### [Problem statement]
Omit the pictures and return exactly the stretch of the material below from the line with "Ba Đình, Hanoi" through the line with "in planting seedlings in the first year of".

### [Material for this task]
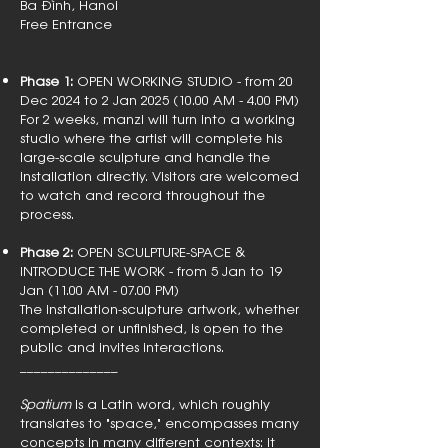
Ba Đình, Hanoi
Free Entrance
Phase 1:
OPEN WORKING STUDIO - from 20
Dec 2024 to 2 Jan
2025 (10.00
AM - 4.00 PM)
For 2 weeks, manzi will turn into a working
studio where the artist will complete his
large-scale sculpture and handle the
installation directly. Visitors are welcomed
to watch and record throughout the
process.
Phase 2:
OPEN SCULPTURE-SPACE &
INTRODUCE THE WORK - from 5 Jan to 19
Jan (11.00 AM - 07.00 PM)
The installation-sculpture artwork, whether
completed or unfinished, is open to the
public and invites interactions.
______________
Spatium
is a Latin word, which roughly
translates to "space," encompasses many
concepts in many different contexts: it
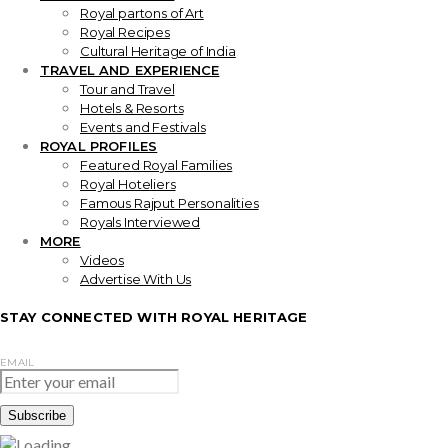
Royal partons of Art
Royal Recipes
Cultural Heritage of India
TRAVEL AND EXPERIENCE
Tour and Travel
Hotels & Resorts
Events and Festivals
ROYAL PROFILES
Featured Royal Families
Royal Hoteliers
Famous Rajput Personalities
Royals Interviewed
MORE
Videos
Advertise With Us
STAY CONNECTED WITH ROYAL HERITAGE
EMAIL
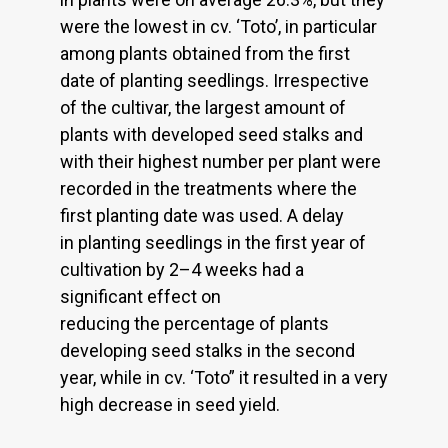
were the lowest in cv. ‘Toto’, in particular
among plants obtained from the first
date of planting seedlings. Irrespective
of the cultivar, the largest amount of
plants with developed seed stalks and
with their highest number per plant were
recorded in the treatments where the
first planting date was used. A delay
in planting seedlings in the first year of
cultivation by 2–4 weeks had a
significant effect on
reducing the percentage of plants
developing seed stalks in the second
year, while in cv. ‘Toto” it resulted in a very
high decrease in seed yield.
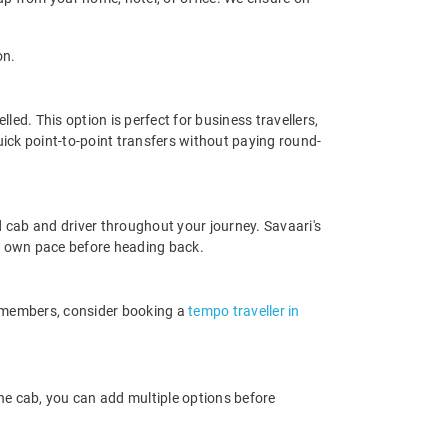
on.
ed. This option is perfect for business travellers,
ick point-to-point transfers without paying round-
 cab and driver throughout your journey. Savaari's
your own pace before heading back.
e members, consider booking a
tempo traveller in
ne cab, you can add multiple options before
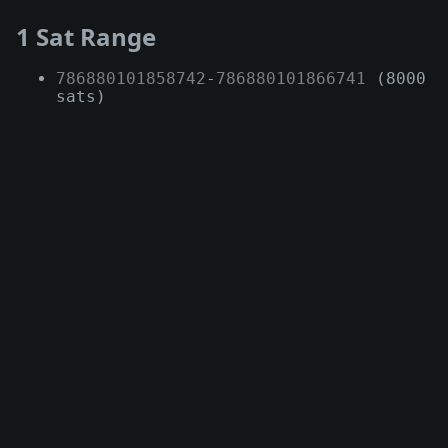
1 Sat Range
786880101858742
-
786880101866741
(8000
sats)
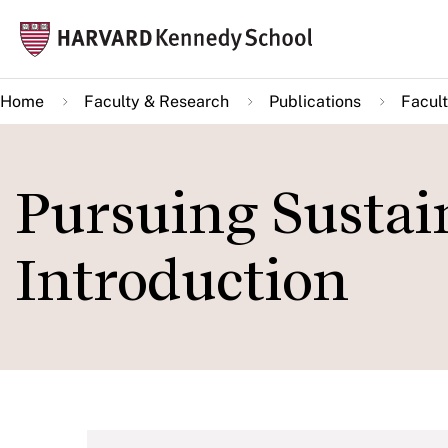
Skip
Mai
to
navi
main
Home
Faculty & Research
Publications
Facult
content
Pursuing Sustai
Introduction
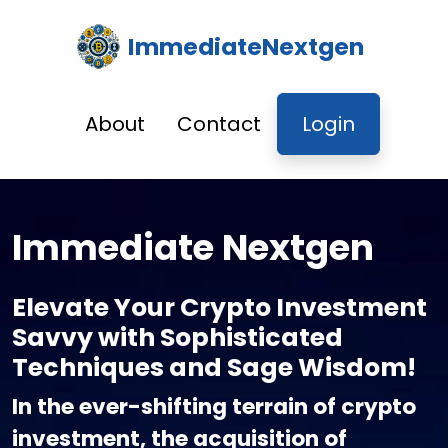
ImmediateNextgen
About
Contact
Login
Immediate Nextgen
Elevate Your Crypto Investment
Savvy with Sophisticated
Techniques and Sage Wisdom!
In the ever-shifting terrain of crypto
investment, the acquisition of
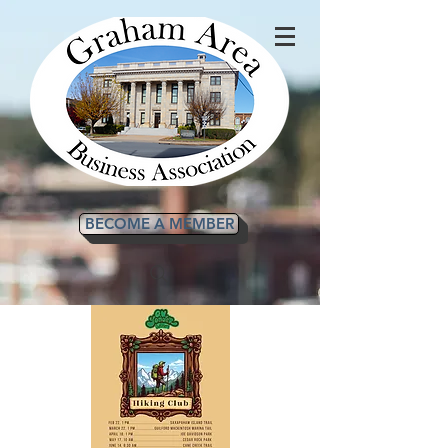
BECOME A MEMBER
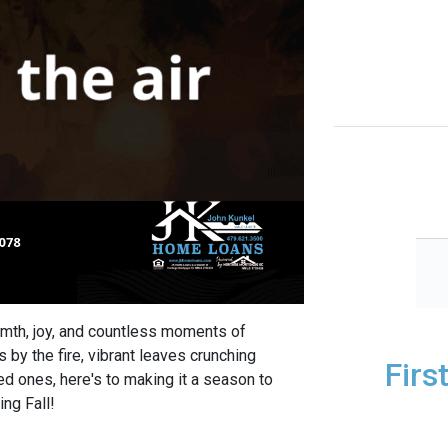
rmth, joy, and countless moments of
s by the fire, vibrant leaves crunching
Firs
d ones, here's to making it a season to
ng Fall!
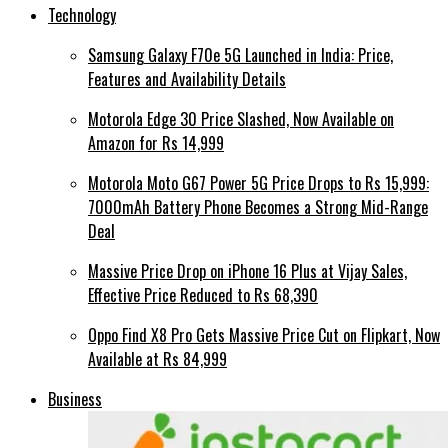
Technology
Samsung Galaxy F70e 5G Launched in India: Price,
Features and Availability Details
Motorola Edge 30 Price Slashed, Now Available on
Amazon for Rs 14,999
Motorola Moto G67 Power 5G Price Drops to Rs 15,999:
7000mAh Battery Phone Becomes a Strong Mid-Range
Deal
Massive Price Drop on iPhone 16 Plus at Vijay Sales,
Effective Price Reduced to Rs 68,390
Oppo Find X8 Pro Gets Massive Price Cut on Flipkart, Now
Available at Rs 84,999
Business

--

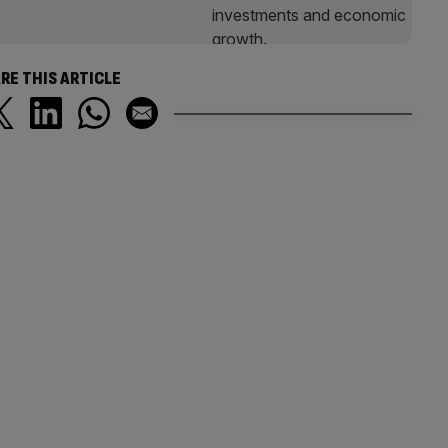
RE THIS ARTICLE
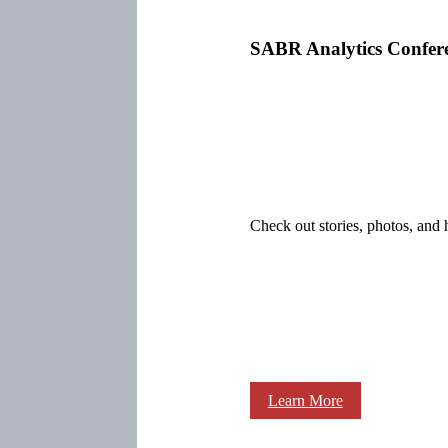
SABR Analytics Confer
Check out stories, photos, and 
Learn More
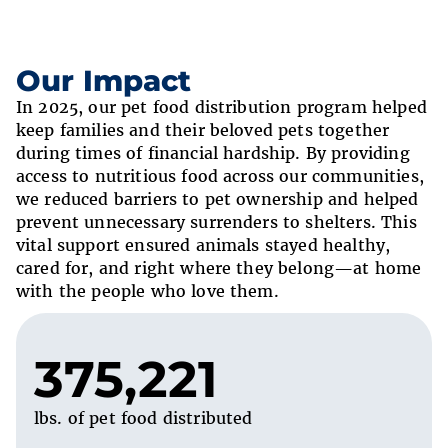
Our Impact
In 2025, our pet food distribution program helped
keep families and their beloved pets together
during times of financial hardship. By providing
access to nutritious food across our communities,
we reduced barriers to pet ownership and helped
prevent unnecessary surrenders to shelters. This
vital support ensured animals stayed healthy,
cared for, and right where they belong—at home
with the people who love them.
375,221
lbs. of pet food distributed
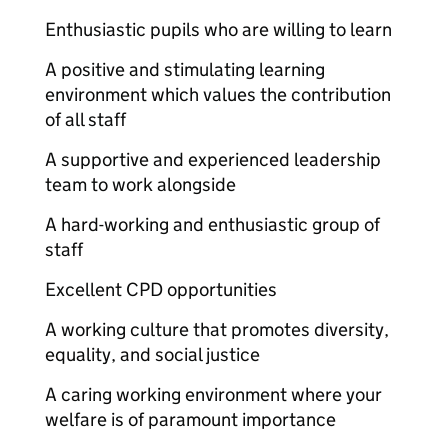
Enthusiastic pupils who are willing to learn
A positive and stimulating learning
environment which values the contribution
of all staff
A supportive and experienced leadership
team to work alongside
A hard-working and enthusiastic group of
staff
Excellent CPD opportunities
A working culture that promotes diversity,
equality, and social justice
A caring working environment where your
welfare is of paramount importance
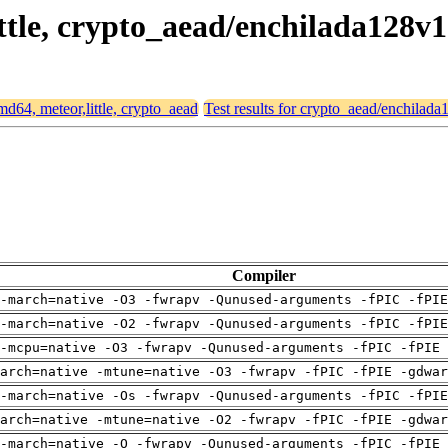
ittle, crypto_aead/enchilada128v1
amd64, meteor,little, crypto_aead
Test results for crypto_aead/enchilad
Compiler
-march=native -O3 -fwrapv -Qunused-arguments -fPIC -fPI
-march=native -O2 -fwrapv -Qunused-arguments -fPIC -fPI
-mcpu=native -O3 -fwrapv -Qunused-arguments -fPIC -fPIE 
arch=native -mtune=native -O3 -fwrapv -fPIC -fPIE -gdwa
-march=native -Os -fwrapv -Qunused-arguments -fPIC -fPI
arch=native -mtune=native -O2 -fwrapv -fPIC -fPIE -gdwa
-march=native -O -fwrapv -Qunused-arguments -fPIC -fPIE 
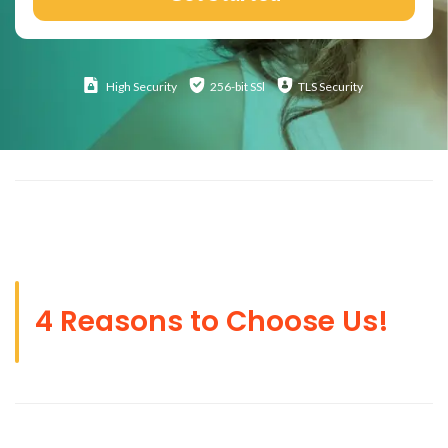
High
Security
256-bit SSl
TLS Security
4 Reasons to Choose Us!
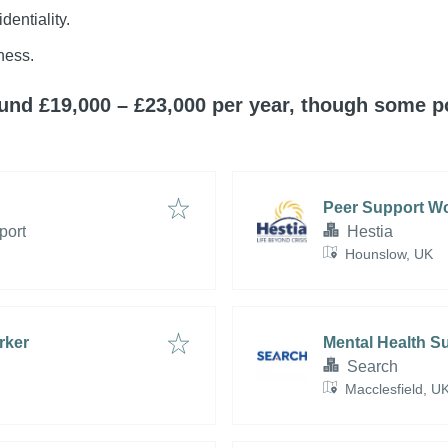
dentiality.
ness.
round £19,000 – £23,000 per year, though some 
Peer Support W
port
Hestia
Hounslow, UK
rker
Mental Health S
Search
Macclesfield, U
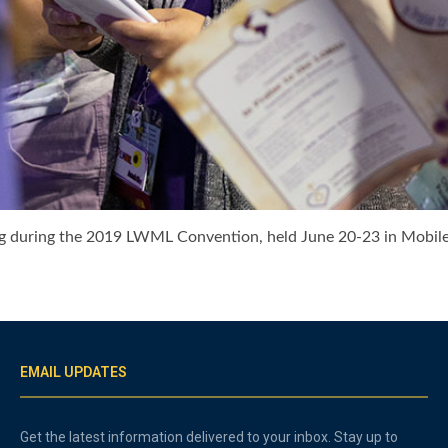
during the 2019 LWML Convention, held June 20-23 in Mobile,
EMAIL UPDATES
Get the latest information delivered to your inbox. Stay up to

### [Result for this task]
Ba Đình, Hanoi
Free Entrance
Phase 1:
OPEN WORKING STUDIO - from 20
Dec 2024 to 2 Jan
2025 (10.00
AM - 4.00 PM)
For 2 weeks, manzi will turn into a working
studio where the artist will complete his
large-scale sculpture and handle the
installation directly. Visitors are welcomed
to watch and record throughout the
process.
Phase 2:
OPEN SCULPTURE-SPACE &
INTRODUCE THE WORK - from 5 Jan to 19
Jan (11.00 AM - 07.00 PM)
The installation-sculpture artwork, whether
completed or unfinished, is open to the
public and invites interactions.
______________
Spatium
is a Latin word, which roughly
translates to "space," encompasses many
concepts in many different contexts: it
Royal partons of Art
Royal Recipes
Cultural Heritage of India
TRAVEL AND EXPERIENCE
Tour and Travel
Hotels & Resorts
Events and Festivals
ROYAL PROFILES
Featured Royal Families
Royal Hoteliers
Famous Rajput Personalities
Royals Interviewed
MORE
Videos
Advertise With Us
STAY CONNECTED WITH ROYAL HERITAGE
EMAIL
were the lowest in cv. ‘Toto’, in particular
among plants obtained from the first
date of planting seedlings. Irrespective
of the cultivar, the largest amount of
plants with developed seed stalks and
with their highest number per plant were
recorded in the treatments where the
first planting date was used. A delay
in planting seedlings in the first year of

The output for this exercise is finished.